What lies ahead for the Kansas economy
The future of the state’s Medicaid, school funding, and financial footing still haven’t been settled. The governor has not confirmed whether or not he will sign a bill to increase public school spending by $300 million, and it’s unclear if that funding will even comply with the Kansas Supreme Court’s ruling. A number of spending cuts, made over the years due to the tax cuts, also need to be restored — especially in areas like the state highway fund. An almost $100 million payment to the Kansas Public Employees Retirement has been delayed.

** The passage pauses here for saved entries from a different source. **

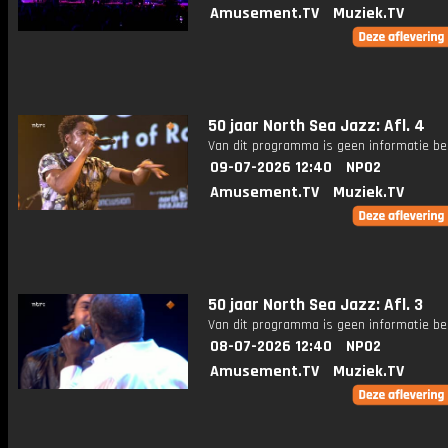
Amusement.TV
Muziek.TV
50 jaar North Sea Jazz: Afl. 4
Van dit programma is geen informatie be
09-07-2026 12:40
NPO2
Amusement.TV
Muziek.TV
50 jaar North Sea Jazz: Afl. 3
Van dit programma is geen informatie be
08-07-2026 12:40
NPO2
Amusement.TV
Muziek.TV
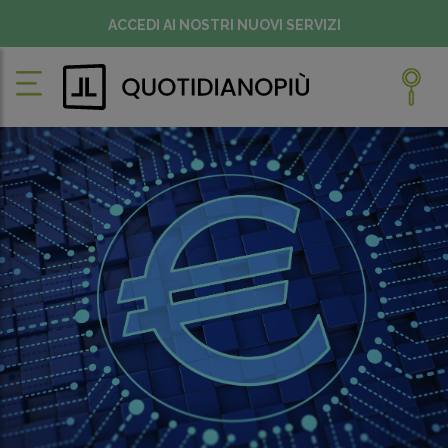
ACCEDI AI NOSTRI NUOVI SERVIZI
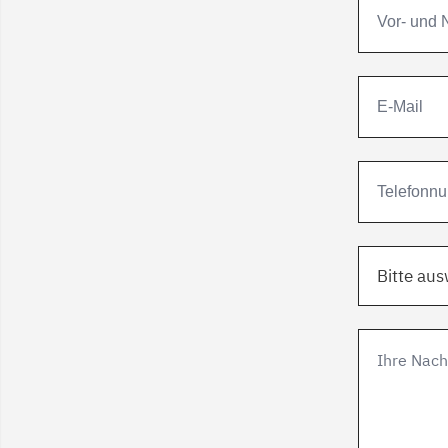
Bitte au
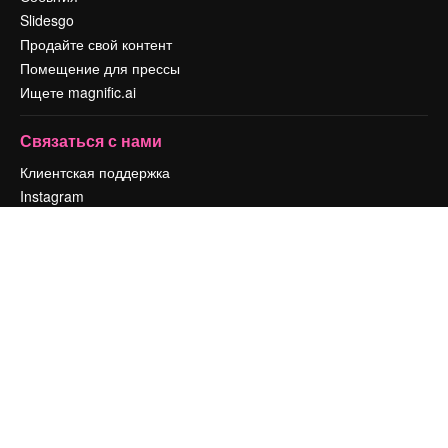
Slidesgo
Продайте свой контент
Помещение для прессы
Ищете magnific.ai
Связаться с нами
Клиентская поддержка
Instagram
YouTube
LinkedIn
TikTok
Discord
X
Reddit
Copyright © 2010-
2026
Freepik Company S.L.U.
Все права защищены
.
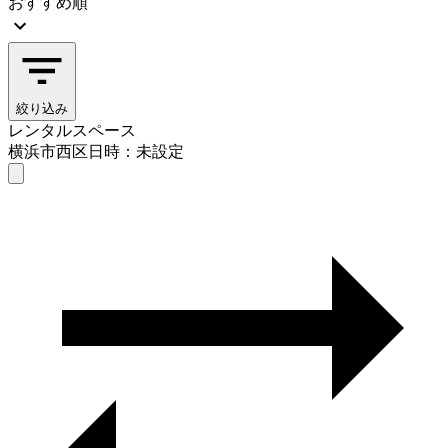
おすすめ順
絞り込み
レンタルスペース
横浜市西区
日時：未設定
レンタルスペース
横浜市西区
日時を選ぶ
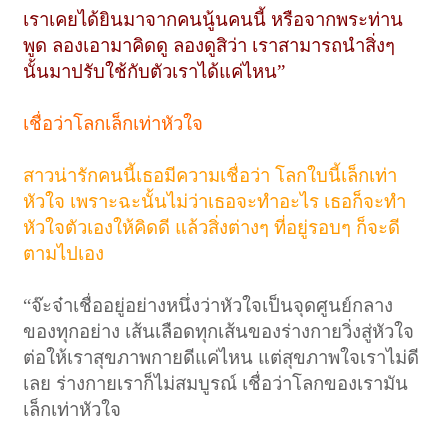
เราเคยได้ยินมาจากคนนู้นคนนี้ หรือจากพระท่าน
พูด ลองเอามาคิดดู ลองดูสิว่า เราสามารถนำสิ่งๆ
นั้นมาปรับใช้กับตัวเราได้แค่ไหน”
เชื่อว่าโลกเล็กเท่าหัวใจ
สาวน่ารักคนนี้เธอมีความเชื่อว่า โลกใบนี้เล็กเท่า
หัวใจ เพราะฉะนั้นไม่ว่าเธอจะทำอะไร เธอก็จะทำ
หัวใจตัวเองให้คิดดี แล้วสิ่งต่างๆ ที่อยู่รอบๆ ก็จะดี
ตามไปเอง
“จ๊ะจ๋าเชื่ออยู่อย่างหนึ่งว่าหัวใจเป็นจุดศูนย์กลาง
ของทุกอย่าง เส้นเลือดทุกเส้นของร่างกายวิ่งสู่หัวใจ
ต่อให้เราสุขภาพกายดีแค่ไหน แต่สุขภาพใจเราไม่ดี
เลย ร่างกายเราก็ไม่สมบูรณ์ เชื่อว่าโลกของเรามัน
เล็กเท่าหัวใจ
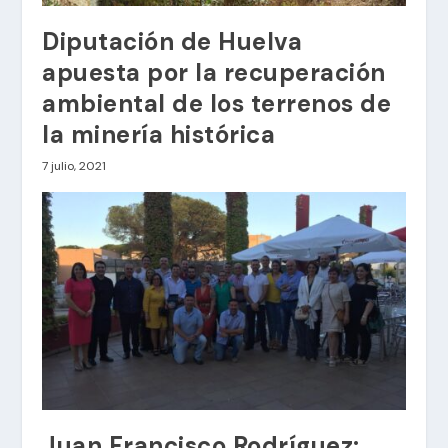
Diputación de Huelva
apuesta por la recuperación
ambiental de los terrenos de
la minería histórica
7 julio, 2021
Juan Francisco Rodríguez:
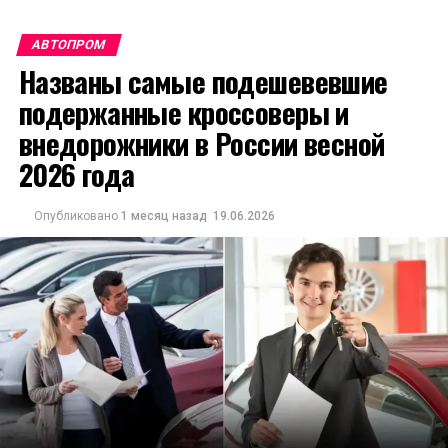
АВТОПРОМ
Названы самые подешевевшие
подержанные кроссоверы и
внедорожники в России весной
2026 года
Опубликовано
1 месяц назад
19.06.2026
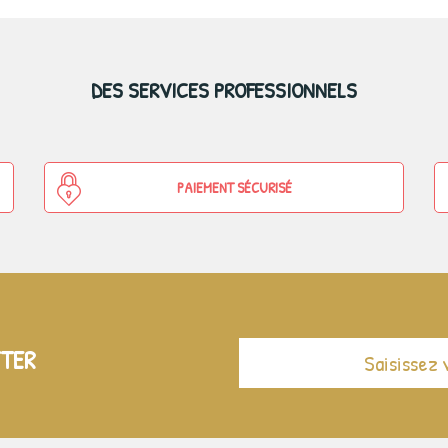
DES SERVICES PROFESSIONNELS
PAIEMENT SÉCURISÉ
TTER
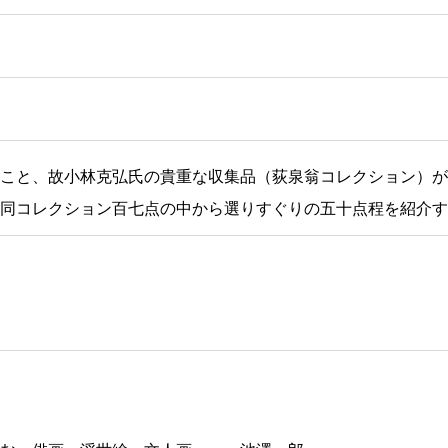
こと、故小林克弘氏の貴重な収集品（荻泉翁コレクション）が
同コレクション百七点の中から選りすぐりの五十点程を紹介す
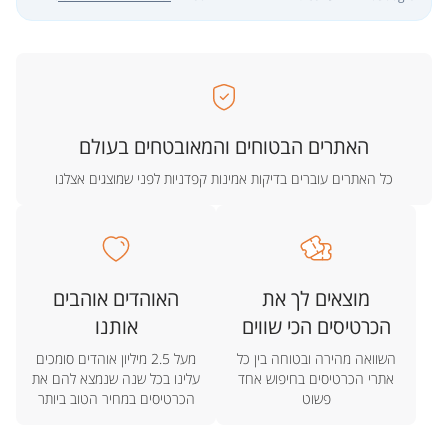
האתרים הבטוחים והמאובטחים בעולם
כל האתרים עוברים בדיקות אמינות קפדניות לפני שמוצגים אצלנו
מוצאים לך את
האוהדים אוהבים
הכרטיסים הכי שווים
אותנו
השוואה מהירה ובטוחה בין כל
מעל 2.5 מיליון אוהדים סומכים
אתרי הכרטיסים בחיפוש אחד
עלינו בכל שנה שנמצא להם את
פשוט
הכרטיסים במחיר הטוב ביותר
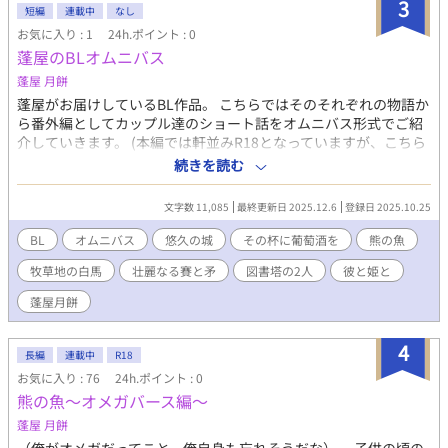
は新たな日々をあの人と歩むために。 ※前半部分に暴力、複数で
3
短編
連載中
なし
の表現がありますので、苦手な方はご注意ください。 ※この作品
お気に入り : 1
24h.ポイント : 0
は『陸国』が舞台のお話です。 『陸国とは…？』という方は、ぜ
蓬屋のBLオムニバス
ひ他の作品もご覧ください。
蓬屋 月餅
蓬屋がお届けしているBL作品。 こちらではそのそれぞれの物語か
ら番外編としてカップル達のショート話をオムニバス形式でご紹
介していきます。 (本編では軒並みR18となっていますが、こちら
ではあくまでも彼らの『日常』をお届け…ということでそういっ
続きを読む
た描写はありません。あしからず…） カップル達や物語について
を知るための『つまみ食い』のような感じでご覧いただければと
文字数 11,085
最終更新日 2025.12.6
登録日 2025.10.25
思います。 ※こちらは不定期更新予定となっております。
BL
オムニバス
悠久の城
その杯に葡萄酒を
熊の魚
牧草地の白馬
壮麗なる賽と矛
図書塔の2人
彼と姫と
蓬屋月餅
4
長編
連載中
R18
お気に入り : 76
24h.ポイント : 0
熊の魚〜オメガバース編〜
蓬屋 月餅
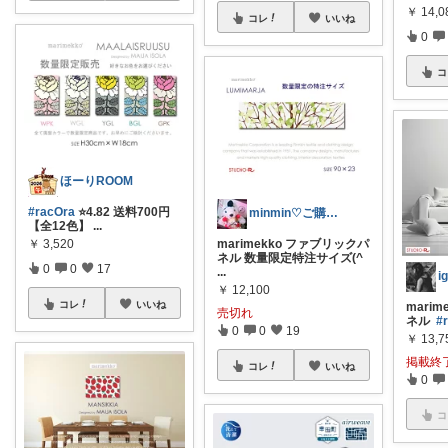
￥
14,0
コレ
いいね
0
コ
ほーりROOM
#racOra
⭐️4.82 送料700円
minmin♡ご購入感謝♡
【全12色】
...
marimekko ファブリックパ
￥
3,520
ネル 数量限定特注サイズ(^
0
0
17
...
￥
12,100
コレ
いいね
mari
売切れ
ネル
#
0
0
19
￥
13,7
掲載終
コレ
いいね
0
コ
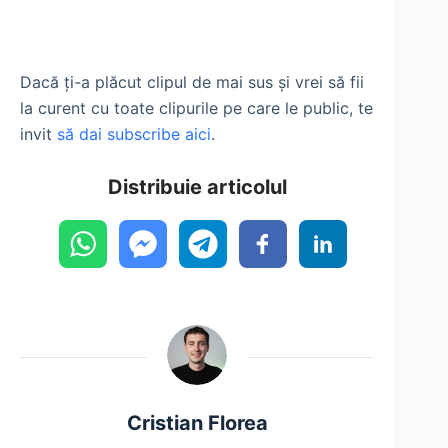
Dacă ți-a plăcut clipul de mai sus și vrei să fii
la curent cu toate clipurile pe care le public, te
invit
să dai subscribe aici
.
Distribuie articolul
Cristian Florea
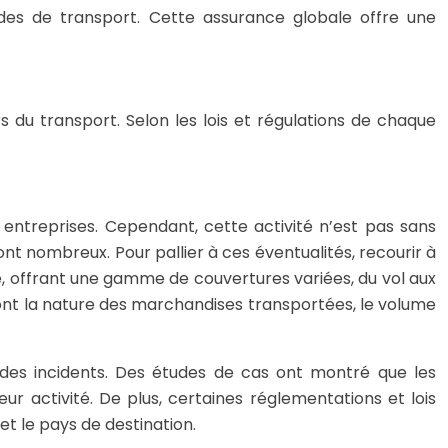
des de transport. Cette assurance globale offre une
 du transport. Selon les lois et régulations de chaque
entreprises. Cependant, cette activité n’est pas sans
nt nombreux. Pour pallier à ces éventualités, recourir à
é, offrant une gamme de couvertures variées, du vol aux
dont la nature des marchandises transportées, le volume
 des incidents. Des études de cas ont montré que les
r activité. De plus, certaines réglementations et lois
t le pays de destination.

“Last night’s vote was phenomenal for our state, but it’s only a first step. There is a lot of damage that needs to be repaired in our state,” Holliday said. “We’ve gone through nine rounds of budget cuts since the Brownback tax plan took effect, and lawmakers agreed that there was nothing left to cut from the budget. But we do have a lot of pieces of the budget that have been underfunded for years that need reinvestment.”
Loomis said he doesn’t see Kansas ever becoming a purple state, but that he thinks the political environment has changed from one where conservatives didn’t need to work with Democrats and moderate Republicans or hold hearings.
“I don’t think [Kansas] will become a purple state at all, but we may have moved toward pink from red,” Loomis said. “I think this kind of package reflects where the Kansas government has been over the last 40 years, where Democratic governors have often worked with Republican legislatures or moderate Republican governors worked with Republican legislatures to produce a government that wasn’t excessive but certainly funded governmental services.”
Meanwhile, Brownback has gotten his bailout. He’s likely to leave his post — and the disaster he created in Kansas — for a comfortable job in Rome as UN ambassador for food and agriculture.